Charlie Hebdo: Stabbing attacks leave two wounded near magazine’s former offices in Paris
Two people have been wounded in a knife attack near the former offices of satirical magazine Charlie Hebdo in Paris.
Police and soldiers were seen flooding into the neighbourhood in the east of France’s capital, near the Richard Lenoir Metro station.
Officers cordoned off the area after a suspect package was noticed nearby, but French radio reported that no explosives were found.
A blade found at the scene was described by police sources as a machete or a meat cleaver.
It was originally reported that four people had been injured in the attack.
French media BFM TV and Le Figaro reported a suspect had been arrested on the steps of the Paris Bastille opera
A City Hall official said schoolchildren in the area were being kept inside.
Prime Minister Jean Castex cut short a visit to a suburb north of Paris to head to the Interior Ministry to follow developments.

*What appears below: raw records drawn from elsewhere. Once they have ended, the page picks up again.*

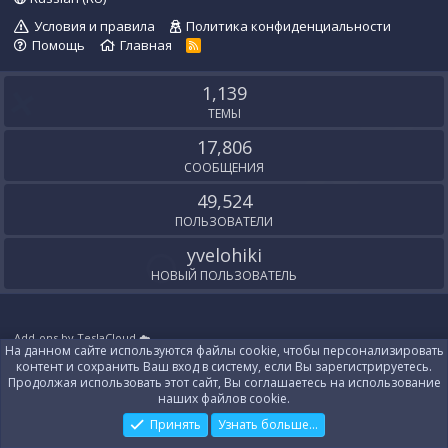
Условия и правила
Политика конфиденциальности
Помощь
Главная
R
S
S
1,139
ТЕМЫ
17,806
СООБЩЕНИЯ
49,524
ПОЛЬЗОВАТЕЛИ
yvelohiki
НОВЫЙ ПОЛЬЗОВАТЕЛЬ
Add-ons by TeslaCloud ☁️
На данном сайте используются файлы cookie, чтобы персонализировать
Локализация от
XenForo.Info
контент и сохранить Ваш вход в систему, если Вы зарегистрируетесь.
Контакты
Продолжая использовать этот сайт, Вы соглашаетесь на использование
наших файлов cookie.
Принять
Узнать больше...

Islamist extremists attacked the Charlie Hebdo offices in 2015, killing 12 people.
The motive for this attack is unclear, and it is not known whether it is linked to Charlie Hebdo, which has moved its activities out of the area.
The attack comes three weeks after 14 people with suspected links to homegrown Islamist militants who attacked the Charlie Hebdo offices went on trial in Paris.
On the opening day of the trial, the magazine re-ran a series of cartoons depicting the Prophet Mohammed, which Muslims consider blasphemous.
The attackers’ widows are scheduled to testify this afternoon.